▸ Task item: Print each record exactly, with no word added or removed.

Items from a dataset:
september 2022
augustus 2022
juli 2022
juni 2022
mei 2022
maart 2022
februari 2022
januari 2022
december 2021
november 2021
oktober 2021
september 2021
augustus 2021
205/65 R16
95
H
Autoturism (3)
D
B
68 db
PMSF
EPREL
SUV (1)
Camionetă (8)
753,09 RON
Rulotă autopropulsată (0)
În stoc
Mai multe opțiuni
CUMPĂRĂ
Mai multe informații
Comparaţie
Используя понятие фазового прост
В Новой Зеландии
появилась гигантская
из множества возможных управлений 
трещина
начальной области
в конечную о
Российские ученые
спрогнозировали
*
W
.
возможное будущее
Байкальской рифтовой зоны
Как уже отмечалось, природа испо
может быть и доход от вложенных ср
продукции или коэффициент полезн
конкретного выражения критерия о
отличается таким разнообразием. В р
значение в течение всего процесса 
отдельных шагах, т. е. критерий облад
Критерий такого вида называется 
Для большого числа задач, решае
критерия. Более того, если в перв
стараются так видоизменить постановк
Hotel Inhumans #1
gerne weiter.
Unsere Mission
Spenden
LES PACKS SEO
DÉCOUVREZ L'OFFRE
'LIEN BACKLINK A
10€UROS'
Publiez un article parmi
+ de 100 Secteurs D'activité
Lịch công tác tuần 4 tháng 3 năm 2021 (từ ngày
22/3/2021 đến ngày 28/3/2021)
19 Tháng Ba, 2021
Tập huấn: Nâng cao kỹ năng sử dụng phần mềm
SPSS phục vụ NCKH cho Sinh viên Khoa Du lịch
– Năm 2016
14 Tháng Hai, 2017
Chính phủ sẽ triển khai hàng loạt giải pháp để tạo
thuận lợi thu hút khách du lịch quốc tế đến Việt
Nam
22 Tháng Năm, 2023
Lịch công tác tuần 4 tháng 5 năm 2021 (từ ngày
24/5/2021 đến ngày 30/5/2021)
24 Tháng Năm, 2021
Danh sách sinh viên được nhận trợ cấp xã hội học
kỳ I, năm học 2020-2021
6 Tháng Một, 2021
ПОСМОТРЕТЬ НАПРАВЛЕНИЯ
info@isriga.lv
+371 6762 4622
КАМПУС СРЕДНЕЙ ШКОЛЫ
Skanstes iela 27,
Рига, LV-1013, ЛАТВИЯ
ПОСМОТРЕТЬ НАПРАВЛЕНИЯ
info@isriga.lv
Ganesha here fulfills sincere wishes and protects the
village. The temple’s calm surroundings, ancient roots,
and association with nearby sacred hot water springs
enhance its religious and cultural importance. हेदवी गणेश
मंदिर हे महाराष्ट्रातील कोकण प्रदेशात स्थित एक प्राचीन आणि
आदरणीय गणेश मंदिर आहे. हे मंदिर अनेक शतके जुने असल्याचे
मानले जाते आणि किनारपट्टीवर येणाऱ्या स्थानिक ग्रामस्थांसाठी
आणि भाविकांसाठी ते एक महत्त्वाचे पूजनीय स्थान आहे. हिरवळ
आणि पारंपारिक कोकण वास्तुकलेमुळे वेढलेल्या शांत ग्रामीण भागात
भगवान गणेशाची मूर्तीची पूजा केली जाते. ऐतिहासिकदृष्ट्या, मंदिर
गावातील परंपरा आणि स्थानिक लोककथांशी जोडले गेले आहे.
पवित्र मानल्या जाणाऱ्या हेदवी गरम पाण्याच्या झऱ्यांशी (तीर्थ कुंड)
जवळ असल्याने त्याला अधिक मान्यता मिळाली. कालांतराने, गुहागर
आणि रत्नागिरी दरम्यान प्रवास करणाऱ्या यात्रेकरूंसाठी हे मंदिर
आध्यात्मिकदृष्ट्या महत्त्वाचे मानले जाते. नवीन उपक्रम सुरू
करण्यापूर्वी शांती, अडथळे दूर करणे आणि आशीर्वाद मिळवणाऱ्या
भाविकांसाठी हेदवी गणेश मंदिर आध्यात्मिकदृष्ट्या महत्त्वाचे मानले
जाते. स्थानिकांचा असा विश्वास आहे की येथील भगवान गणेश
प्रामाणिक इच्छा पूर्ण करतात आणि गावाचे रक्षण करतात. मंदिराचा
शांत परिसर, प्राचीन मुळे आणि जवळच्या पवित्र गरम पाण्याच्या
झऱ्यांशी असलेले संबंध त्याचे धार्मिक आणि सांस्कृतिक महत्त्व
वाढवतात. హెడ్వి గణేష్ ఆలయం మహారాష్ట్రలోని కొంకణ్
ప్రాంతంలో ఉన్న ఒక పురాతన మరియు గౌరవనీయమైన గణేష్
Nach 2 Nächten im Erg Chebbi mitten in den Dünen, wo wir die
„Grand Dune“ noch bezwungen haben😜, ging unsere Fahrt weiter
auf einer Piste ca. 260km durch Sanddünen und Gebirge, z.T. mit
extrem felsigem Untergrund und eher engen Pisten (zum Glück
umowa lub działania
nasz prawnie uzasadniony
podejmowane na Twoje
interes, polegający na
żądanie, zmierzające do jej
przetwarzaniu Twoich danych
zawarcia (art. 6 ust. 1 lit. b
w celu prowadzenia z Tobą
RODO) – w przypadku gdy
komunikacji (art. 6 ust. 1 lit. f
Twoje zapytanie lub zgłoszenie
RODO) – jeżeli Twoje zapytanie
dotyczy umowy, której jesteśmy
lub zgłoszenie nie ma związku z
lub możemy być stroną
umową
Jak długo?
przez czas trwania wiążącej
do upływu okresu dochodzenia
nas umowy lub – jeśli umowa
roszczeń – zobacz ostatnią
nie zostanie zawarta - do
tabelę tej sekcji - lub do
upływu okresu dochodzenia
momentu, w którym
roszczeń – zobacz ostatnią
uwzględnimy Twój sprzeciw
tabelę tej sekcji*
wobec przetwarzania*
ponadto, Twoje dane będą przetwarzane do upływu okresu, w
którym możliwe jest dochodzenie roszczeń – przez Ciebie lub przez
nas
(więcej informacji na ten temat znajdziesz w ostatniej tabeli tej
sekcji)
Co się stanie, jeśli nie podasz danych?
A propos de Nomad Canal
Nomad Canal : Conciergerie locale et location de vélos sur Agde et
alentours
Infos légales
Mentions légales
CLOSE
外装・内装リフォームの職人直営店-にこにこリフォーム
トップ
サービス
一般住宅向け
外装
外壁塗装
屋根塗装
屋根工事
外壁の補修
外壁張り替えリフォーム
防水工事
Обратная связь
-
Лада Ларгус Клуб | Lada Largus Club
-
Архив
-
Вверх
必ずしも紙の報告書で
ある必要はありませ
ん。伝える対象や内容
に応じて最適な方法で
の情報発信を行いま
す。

▸ Response to the exercise:
september 2022
augustus 2022
juli 2022
juni 2022
mei 2022
maart 2022
februari 2022
januari 2022
december 2021
november 2021
oktober 2021
september 2021
augustus 2021
205/65 R16
95
H
Autoturism (3)
D
B
68 db
PMSF
EPREL
SUV (1)
Camionetă (8)
753,09 RON
Rulotă autopropulsată (0)
În stoc
Mai multe opțiuni
CUMPĂRĂ
Mai multe informații
Comparaţie
Используя понятие фазового прост
В Новой Зеландии
появилась гигантская
из множества возможных управлений 
трещина
начальной области
в конечную о
Российские ученые
спрогнозировали
*
W
.
возможное будущее
Байкальской рифтовой зоны
Как уже отмечалось, природа испо
может быть и доход от вложенных ср
продукции или коэффициент полезн
конкретного выражения критерия о
отличается таким разнообразием. В р
значение в течение всего процесса 
отдельных шагах, т. е. критерий облад
Критерий такого вида называется 
Для большого числа задач, решае
критерия. Более того, если в перв
стараются так видоизменить постановк
Hotel Inhumans #1
gerne weiter.
Unsere Mission
Spenden
LES PACKS SEO
DÉCOUVREZ L'OFFRE
'LIEN BACKLINK A
10€UROS'
Publiez un article parmi
+ de 100 Secteurs D'activité
Lịch công tác tuần 4 tháng 3 năm 2021 (từ ngày
22/3/2021 đến ngày 28/3/2021)
19 Tháng Ba, 2021
Tập huấn: Nâng cao kỹ năng sử dụng phần mềm
SPSS phục vụ NCKH cho Sinh viên Khoa Du lịch
– Năm 2016
14 Tháng Hai, 2017
Chính phủ sẽ triển khai hàng loạt giải pháp để tạo
thuận lợi thu hút khách du lịch quốc tế đến Việt
Nam
22 Tháng Năm, 2023
Lịch công tác tuần 4 tháng 5 năm 2021 (từ ngày
24/5/2021 đến ngày 30/5/2021)
24 Tháng Năm, 2021
Danh sách sinh viên được nhận trợ cấp xã hội học
kỳ I, năm học 2020-2021
6 Tháng Một, 2021
ПОСМОТРЕТЬ НАПРАВЛЕНИЯ
info@isriga.lv
+371 6762 4622
КАМПУС СРЕДНЕЙ ШКОЛЫ
Skanstes iela 27,
Рига, LV-1013, ЛАТВИЯ
ПОСМОТРЕТЬ НАПРАВЛЕНИЯ
info@isriga.lv
Ganesha here fulfills sincere wishes and protects the
village. The temple’s calm surroundings, ancient roots,
and association with nearby sacred hot water springs
enhance its religious and cultural importance. हेदवी गणेश
मंदिर हे महाराष्ट्रातील कोकण प्रदेशात स्थित एक प्राचीन आणि
आदरणीय गणेश मंदिर आहे. हे मंदिर अनेक शतके जुने असल्याचे
मानले जाते आणि किनारपट्टीवर येणाऱ्या स्थानिक ग्रामस्थांसाठी
आणि भाविकांसाठी ते एक महत्त्वाचे पूजनीय स्थान आहे. हिरवळ
आणि पारंपारिक कोकण वास्तुकलेमुळे वेढलेल्या शांत ग्रामीण भागात
भगवान गणेशाची मूर्तीची पूजा केली जाते. ऐतिहासिकदृष्ट्या, मंदिर
गावातील परंपरा आणि स्थानिक लोककथांशी जोडले गेले आहे.
पवित्र मानल्या जाणाऱ्या हेदवी गरम पाण्याच्या झऱ्यांशी (तीर्थ कुंड)
जवळ असल्याने त्याला अधिक मान्यता मिळाली. कालांतराने, गुहागर
आणि रत्नागिरी दरम्यान प्रवास करणाऱ्या यात्रेकरूंसाठी हे मंदिर
आध्यात्मिकदृष्ट्या महत्त्वाचे मानले जाते. नवीन उपक्रम सुरू
करण्यापूर्वी शांती, अडथळे दूर करणे आणि आशीर्वाद मिळवणाऱ्या
भाविकांसाठी हेदवी गणेश मंदिर आध्यात्मिकदृष्ट्या महत्त्वाचे मानले
जाते. स्थानिकांचा असा विश्वास आहे की येथील भगवान गणेश
प्रामाणिक इच्छा पूर्ण करतात आणि गावाचे रक्षण करतात. मंदिराचा
शांत परिसर, प्राचीन मुळे आणि जवळच्या पवित्र गरम पाण्याच्या
झऱ्यांशी असलेले संबंध त्याचे धार्मिक आणि सांस्कृतिक महत्त्व
वाढवतात. హెడ్వి గణేష్ ఆలయం మహారాష్ట్రలోని కొంకణ్
ప్రాంతంలో ఉన్న ఒక పురాతన మరియు గౌరవనీయమైన గణేష్
Nach 2 Nächten im Erg Chebbi mitten in den Dünen, wo wir die
„Grand Dune“ noch bezwungen haben😜, ging unsere Fahrt weiter
auf einer Piste ca. 260km durch Sanddünen und Gebirge, z.T. mit
extrem felsigem Untergrund und eher engen Pisten (zum Glück
umowa lub działania
nasz prawnie uzasadniony
podejmowane na Twoje
interes, polegający na
żądanie, zmierzające do jej
przetwarzaniu Twoich danych
zawarcia (art. 6 ust. 1 lit. b
w celu prowadzenia z Tobą
RODO) – w przypadku gdy
komunikacji (art. 6 ust. 1 lit. f
Twoje zapytanie lub zgłoszenie
RODO) – jeżeli Twoje zapytanie
dotyczy umowy, której jesteśmy
lub zgłoszenie nie ma związku z
lub możemy być stroną
umową
Jak długo?
przez czas trwania wiążącej
do upływu okresu dochodzenia
nas umowy lub – jeśli umowa
roszczeń – zobacz ostatnią
nie zostanie zawarta - do
tabelę tej sekcji - lub do
upływu okresu dochodzenia
momentu, w którym
roszczeń – zobacz ostatnią
uwzględnimy Twój sprzeciw
tabelę tej sekcji*
wobec przetwarzania*
ponadto, Twoje dane będą przetwarzane do upływu okresu, w
którym możliwe jest dochodzenie roszczeń – przez Ciebie lub przez
nas
(więcej informacji na ten temat znajdziesz w ostatniej tabeli tej
sekcji)
Co się stanie, jeśli nie podasz danych?
A propos de Nomad Canal
Nomad Canal : Conciergerie locale et location de vélos sur Agde et
alentours
Infos légales
Mentions légales
CLOSE
外装・内装リフォームの職人直営店-にこにこリフォーム
トップ
サービス
一般住宅向け
外装
外壁塗装
屋根塗装
屋根工事
外壁の補修
外壁張り替えリフォーム
防水工事
Обратная связь
-
Лада Ларгус Клуб | Lada Largus Club
-
Архив
-
Вверх
必ずしも紙の報告書で
ある必要はありませ
ん。伝える対象や内容
に応じて最適な方法で
の情報発信を行いま
す。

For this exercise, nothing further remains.